AMINO ACIDS

Amino acids are critical to life, and have a variety of roles in metabolism. One particularly important function is as the building blocks of proteins, which are linear chains of amino acids. Every protein is chemically defined by this primary structure, its unique sequence of amino acid residues, which in turn define the three-dimensional structure of the protein. Just as the letters of the alphabet can be combined to form an almost endless variety of words, amino acids can be linked together in varying sequences to form a vast variety of proteins. Due to this central role in biochemistry, amino acids are very important in nutrition.

A total of 20 different kinds of amino acids form proteins. The kinds of amino acids determine the shape of the proteins formed. Commonly recognized amino acids include glutamine, glycine, phenylalanine, tryptophan, and valine. Three of those phenylalanine, tryptophan, and valine are essential amino acids for humans; the others are isoleucine, leucine, lysine, methionine, and threonine. The essential amino acids cannot be synthesized by the body; instead, they must be ingested through food.

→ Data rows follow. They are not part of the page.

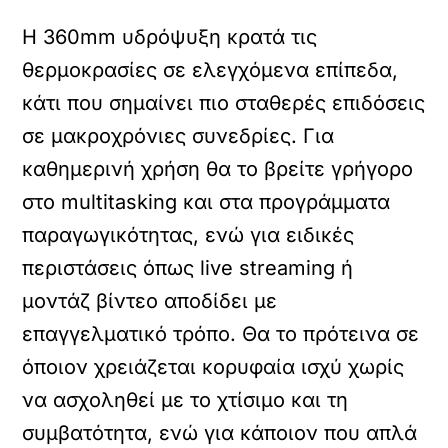
Η 360mm υδρόψυξη κρατά τις
θερμοκρασίες σε ελεγχόμενα επίπεδα,
κάτι που σημαίνει πιο σταθερές επιδόσεις
σε μακροχρόνιες συνεδρίες. Για
καθημερινή χρήση θα το βρείτε γρήγορο
στο multitasking και στα προγράμματα
παραγωγικότητας, ενώ για ειδικές
περιστάσεις όπως live streaming ή
μοντάζ βίντεο αποδίδει με
επαγγελματικό τρόπο. Θα το πρότεινα σε
όποιον χρειάζεται κορυφαία ισχύ χωρίς
να ασχοληθεί με το χτίσιμο και τη
συμβατότητα, ενώ για κάποιον που απλά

One of the best-known essential amino acids is tryptophan, which performs several critical functions for people. Tryptophan helps induce normal sleep; helps reduce anxiety, depression, and artery spasm risk; and helps produce a stronger immune system. Tryptophan is perhaps most well-known for its role in producing serotonin, which is what gets all the press at Christmas time for putting you to sleep after the big Christmas lunch.

Amino acids make up 75% of the human body. They are essential to nearly every bodily function. Every chemical reaction that takes place in your body depends on amino acids and the proteins that they build.

The essential amino acids must be ingested every day. Failure to get enough of even one of the 10 essential amino acids can result in protein degradation. The human body simply does not store amino acids for later use, as it does with fats and starches. You can find amino acids many places in nature. In fact, more than 300 have been found in the natural world, from such diverse sources as microorganisms and meteorites.